Aim of the exercise:
Exact repetition, please: start with the line where "permet pas de" appears and stop after the final line of the records.
BEGIN
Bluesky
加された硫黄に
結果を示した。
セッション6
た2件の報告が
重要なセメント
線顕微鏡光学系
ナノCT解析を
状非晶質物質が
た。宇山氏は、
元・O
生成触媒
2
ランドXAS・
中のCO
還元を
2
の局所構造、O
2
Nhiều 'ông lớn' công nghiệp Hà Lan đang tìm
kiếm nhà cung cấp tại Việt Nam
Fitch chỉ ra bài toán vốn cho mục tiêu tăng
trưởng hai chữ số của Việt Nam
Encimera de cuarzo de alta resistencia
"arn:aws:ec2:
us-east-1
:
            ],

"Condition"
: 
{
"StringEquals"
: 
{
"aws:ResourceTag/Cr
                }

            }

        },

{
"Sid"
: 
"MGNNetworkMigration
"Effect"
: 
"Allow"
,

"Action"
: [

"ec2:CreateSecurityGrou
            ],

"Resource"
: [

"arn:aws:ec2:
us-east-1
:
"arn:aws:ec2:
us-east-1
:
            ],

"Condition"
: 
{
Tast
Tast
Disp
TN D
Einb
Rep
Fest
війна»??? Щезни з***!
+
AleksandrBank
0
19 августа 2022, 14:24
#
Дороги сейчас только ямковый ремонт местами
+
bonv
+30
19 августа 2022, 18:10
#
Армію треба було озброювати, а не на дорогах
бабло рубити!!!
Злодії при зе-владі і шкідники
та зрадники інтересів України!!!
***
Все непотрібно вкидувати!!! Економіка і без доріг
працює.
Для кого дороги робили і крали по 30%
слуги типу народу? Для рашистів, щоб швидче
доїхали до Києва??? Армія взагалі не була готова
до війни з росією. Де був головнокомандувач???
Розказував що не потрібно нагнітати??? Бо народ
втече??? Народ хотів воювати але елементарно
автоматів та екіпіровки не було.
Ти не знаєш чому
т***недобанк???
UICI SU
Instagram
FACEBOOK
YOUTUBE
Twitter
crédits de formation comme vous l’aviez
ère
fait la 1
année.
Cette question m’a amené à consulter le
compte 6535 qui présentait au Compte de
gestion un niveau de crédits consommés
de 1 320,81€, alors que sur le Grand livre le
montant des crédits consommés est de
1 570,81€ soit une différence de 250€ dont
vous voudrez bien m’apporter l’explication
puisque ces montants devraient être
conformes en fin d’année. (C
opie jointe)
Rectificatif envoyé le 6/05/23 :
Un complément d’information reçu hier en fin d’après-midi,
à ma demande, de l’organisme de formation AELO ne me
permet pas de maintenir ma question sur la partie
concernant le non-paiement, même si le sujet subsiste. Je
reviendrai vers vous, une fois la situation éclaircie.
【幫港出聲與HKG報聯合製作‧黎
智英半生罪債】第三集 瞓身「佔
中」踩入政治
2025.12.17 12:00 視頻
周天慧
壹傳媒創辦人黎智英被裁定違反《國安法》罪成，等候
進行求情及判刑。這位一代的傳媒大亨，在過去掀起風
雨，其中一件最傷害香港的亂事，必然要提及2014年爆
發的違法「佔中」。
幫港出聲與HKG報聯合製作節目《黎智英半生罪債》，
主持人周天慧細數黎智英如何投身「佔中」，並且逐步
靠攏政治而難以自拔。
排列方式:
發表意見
END
Result:
permet pas de maintenir ma question sur la partie
concernant le non-paiement, même si le sujet subsiste. Je
reviendrai vers vous, une fois la situation éclaircie.
【幫港出聲與HKG報聯合製作‧黎
智英半生罪債】第三集 瞓身「佔
中」踩入政治
2025.12.17 12:00 視頻
周天慧
壹傳媒創辦人黎智英被裁定違反《國安法》罪成，等候
進行求情及判刑。這位一代的傳媒大亨，在過去掀起風
雨，其中一件最傷害香港的亂事，必然要提及2014年爆
發的違法「佔中」。
幫港出聲與HKG報聯合製作節目《黎智英半生罪債》，
主持人周天慧細數黎智英如何投身「佔中」，並且逐步
靠攏政治而難以自拔。
排列方式:
發表意見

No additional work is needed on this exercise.